▶ ABOUT THIS EXERCISE:
Reproduce exactly, from the data that follows, the line with "聚焦台積電及旗下先進晶圓代工與封裝供應鏈，同時配置高", the line with "新成長週期、與科技巨頭共舞的優選配置。", and every line that lies between them.

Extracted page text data
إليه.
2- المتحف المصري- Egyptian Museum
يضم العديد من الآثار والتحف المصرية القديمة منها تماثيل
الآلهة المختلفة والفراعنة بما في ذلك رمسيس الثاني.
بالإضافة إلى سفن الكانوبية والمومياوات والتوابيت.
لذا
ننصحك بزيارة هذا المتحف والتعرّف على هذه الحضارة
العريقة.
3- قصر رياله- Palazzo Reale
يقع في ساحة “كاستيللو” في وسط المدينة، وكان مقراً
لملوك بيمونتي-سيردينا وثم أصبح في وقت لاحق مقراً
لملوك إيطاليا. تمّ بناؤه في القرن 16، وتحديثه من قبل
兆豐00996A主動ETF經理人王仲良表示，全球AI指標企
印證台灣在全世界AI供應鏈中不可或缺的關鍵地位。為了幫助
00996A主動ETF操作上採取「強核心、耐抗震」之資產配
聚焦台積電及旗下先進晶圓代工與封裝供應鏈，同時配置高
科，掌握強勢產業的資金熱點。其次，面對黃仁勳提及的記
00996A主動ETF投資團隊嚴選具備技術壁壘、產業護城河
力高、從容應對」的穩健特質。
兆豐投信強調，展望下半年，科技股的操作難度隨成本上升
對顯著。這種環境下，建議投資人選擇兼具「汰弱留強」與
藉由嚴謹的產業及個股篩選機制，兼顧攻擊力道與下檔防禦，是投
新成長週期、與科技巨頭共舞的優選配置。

...

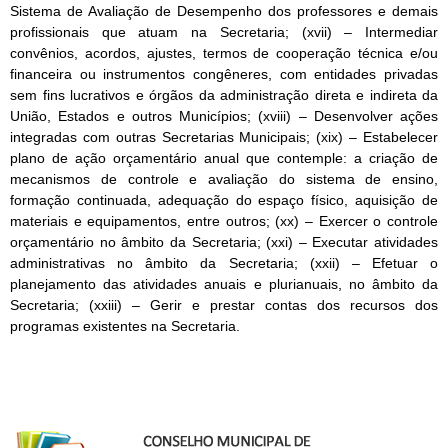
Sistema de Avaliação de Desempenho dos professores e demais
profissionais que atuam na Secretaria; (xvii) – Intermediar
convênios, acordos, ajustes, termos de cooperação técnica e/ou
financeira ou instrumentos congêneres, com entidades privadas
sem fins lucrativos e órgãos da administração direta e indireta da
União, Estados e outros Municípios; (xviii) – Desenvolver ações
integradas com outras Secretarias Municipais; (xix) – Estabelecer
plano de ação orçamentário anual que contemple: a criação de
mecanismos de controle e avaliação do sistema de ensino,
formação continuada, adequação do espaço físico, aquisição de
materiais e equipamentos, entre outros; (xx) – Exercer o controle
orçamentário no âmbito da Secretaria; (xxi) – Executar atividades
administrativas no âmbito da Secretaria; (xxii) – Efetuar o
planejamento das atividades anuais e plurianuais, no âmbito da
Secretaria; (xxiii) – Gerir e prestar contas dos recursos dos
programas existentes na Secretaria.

▶ WRITTEN REPLY:
聚焦台積電及旗下先進晶圓代工與封裝供應鏈，同時配置高
科，掌握強勢產業的資金熱點。其次，面對黃仁勳提及的記
00996A主動ETF投資團隊嚴選具備技術壁壘、產業護城河
力高、從容應對」的穩健特質。
兆豐投信強調，展望下半年，科技股的操作難度隨成本上升
對顯著。這種環境下，建議投資人選擇兼具「汰弱留強」與
藉由嚴謹的產業及個股篩選機制，兼顧攻擊力道與下檔防禦，是投
新成長週期、與科技巨頭共舞的優選配置。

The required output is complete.